Nous nous penchions sur des sujets comme le vandalisme, les crimes contre les biens et la prévention du crime. Nous avons conçu et mis en oeuvre à l'échelle communautaire un grand nombre de programmes de lutte contre la criminalité, encore une fois à l'échelle locale ou à celle du quartier. Ces programmes englobaient des volets comme les services de police communautaire, la surveillance de quartier, Enfant-Retour, Parents-Secours, Échec au crime, et la mise en oeuvre du système 911. Ces efforts au fil des années m'ont permis de recevoir des autorités fédérales et provinciales des prix en matière de prévention du crime.
En plus d'être maire, j'ai siégé durant six ans à la commission de police, de sorte que j'estime avoir une certaine compréhension des réalités du terrain sur cette question. Je ne suis pas juriste, de sorte que mes observations vont être celles d'une personne qui défend les intérêts communautaires plutôt que celles d'un juriste professionnel.
Les premières réactions à la mesure législative proposée sont celles que formulent intuitivement nos citoyens. Ainsi, puisque les crimes font la manchette, les gens estiment en toute logique que la criminalité doit être à la hausse. Or, les progrès réalisés par des groupes communautaires, dans le cadre de programmes dont j'ai parlé, comme Échec au crime, la surveillance de quartiers, Parents-Secours, Enfant-Retour, et par les services de police communautaire, ont porté fruit.
Tous ceux qui sont ici à la Chambre sont bien au fait des réussites de ces mesures sur le terrain, ou encore à l'échelle du quartier ou de la communauté. Les chiffres sont éloquents et les faits sont clairs. Les taux sont à la baisse pour la plupart des catégories de crimes. Néanmoins, dans une société qui cultive la peur, les gens se sentent moins en sécurité.
À titre de représentants élus, nous nous empressons de réagir aux inquiétudes exprimées par le public. Comme parlementaires, nous devons respecter des appréhensions qui sont palpables. Le Parti libéral et les députés qui en sont ici les porte-parole se présentent depuis déjà longtemps comme les champions de la sécurité dans la rue et à la maison. Voilà déjà longtemps que nous proposons des solutions pour lutter efficacement contre le criminels et leur grande capacité novatrice.

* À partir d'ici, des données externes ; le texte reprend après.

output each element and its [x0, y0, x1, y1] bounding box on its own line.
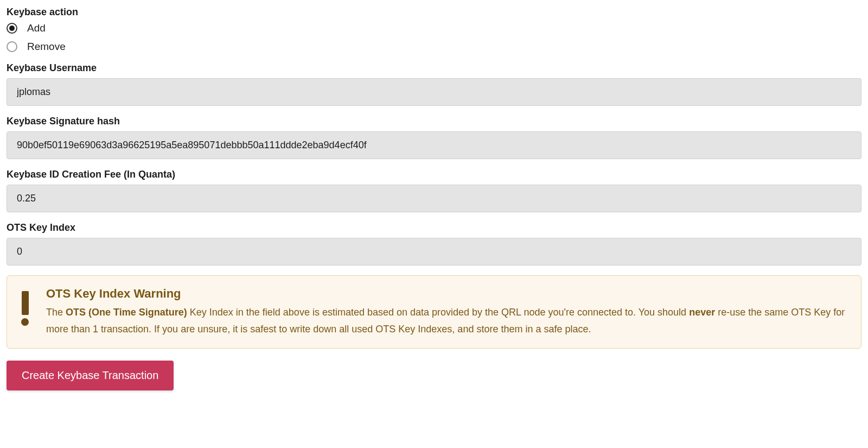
- warning-text: The OTS (One Time Signature) Key Index i…: [46, 304, 847, 337]
- keybase-username-input[interactable]: [7, 78, 861, 106]
- radio-add-input[interactable]: [7, 23, 17, 34]
- keybase-fee-input[interactable]: [7, 185, 861, 212]
- radio-add-label: Add: [27, 22, 46, 34]
- radio-remove-input[interactable]: [7, 41, 17, 52]
- warning-title: OTS Key Index Warning: [46, 287, 847, 301]
- keybase-username-label: Keybase Username: [7, 62, 861, 74]
- keybase-signature-input[interactable]: [7, 131, 861, 159]
- keybase-fee-label: Keybase ID Creation Fee (In Quanta): [7, 169, 861, 180]
- create-keybase-transaction-button[interactable]: Create Keybase Transaction: [7, 361, 174, 390]
- ots-warning-box: OTS Key Index Warning The OTS (One Time …: [7, 275, 861, 349]
- warning-text-part: The: [46, 307, 66, 318]
- radio-remove-label: Remove: [27, 41, 66, 53]
- keybase-action-label: Keybase action: [7, 7, 861, 18]
- warning-text-strong: never: [689, 307, 715, 318]
- ots-key-index-label: OTS Key Index: [7, 222, 861, 234]
- warning-text-part: Key Index in the field above is estimate…: [187, 307, 689, 318]
- radio-remove-item[interactable]: Remove: [7, 41, 861, 53]
- keybase-signature-label: Keybase Signature hash: [7, 116, 861, 127]
- radio-add-item[interactable]: Add: [7, 22, 861, 34]
- exclamation-icon: [21, 291, 29, 326]
- ots-key-index-input[interactable]: [7, 238, 861, 266]
- warning-text-strong: OTS (One Time Signature): [66, 307, 187, 318]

Le projet de loi C-9 vise à modifier le Code criminel du Canada en prévoyant que l'emprisonnement avec sursis ne sera plus une possibilité pour toute personne reconnue coupable, par voie de mise en accusation, d'une infraction pour laquelle est prévue une peine maximale d'emprisonnement de dix années ou plus.
Existe-t-il des recettes miracles ou des panacées? Les gouvernements se heurtent à cette question depuis de nombreuses années. Ce fut le cas des conservateurs au fédéral de 1984 à 1993, des libéraux de 1993 à 2004 comme gouvernements majoritaires, puis, récemment, comme gouvernement minoritaire. Aussi, on pourrait penser qu'une sorte de remède miracle devrait être à portée de main. Également, diverses catégories d'intervenants communautaires et de professionnels du domaine du travail social, du système de justice criminelle, du monde de la réadaptation, des systèmes carcéraux, des milieux juridiques ou de la magistrature se sont intéressés à la question. Le projet de loi C-9 est ainsi présenté comme cette panacée tant recherchée.

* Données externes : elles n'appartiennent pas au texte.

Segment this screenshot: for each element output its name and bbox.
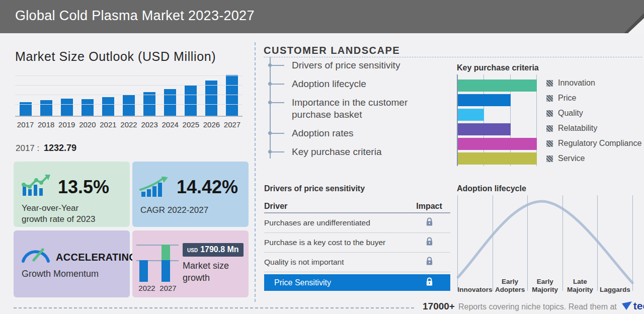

Malgré de bonnes intentions, ce projet de loi comporte des lacunes et doit faire l'objet d'un examen et d'un peaufinage lors de l'étude en comité. Voilà l'approche logique et raisonnable à adopter. Cette façon de procéder permettrait d'améliorer le libellé de certaines dispositions dissonantes ou de les remplacer par des dispositions plus efficaces. La question est de savoir si ce projet de loi réduira effectivement la criminalité et aura un effet dissuasif. Les données empiriques semblent indiquer que non.
De nombreux collègues de tous les partis ont débattu cette question et ont tenté de présenter des chiffres à l'appui de leur position. Une fois tout cela dit et fait, je crois que l'idée de recommencer à zéro plutôt que d'améliorer la mesure législative proposée peut donner des résultats pires que la situation de départ.
Sommes-nous délibérément étourdis par un programme concernant la loi et l'ordre qui cherche à épater et qui fait la manchette, mais qui repose sur une piètre politique publique? Nous voulons tous des lois qui protègent les innocents, qui punissent les coupables et qui indemnisent les victimes. Comme c'est un sujet controversé qui suscite des réactions émotives, nous avons d'autant plus le devoir d'agir de façon réfléchie et responsable.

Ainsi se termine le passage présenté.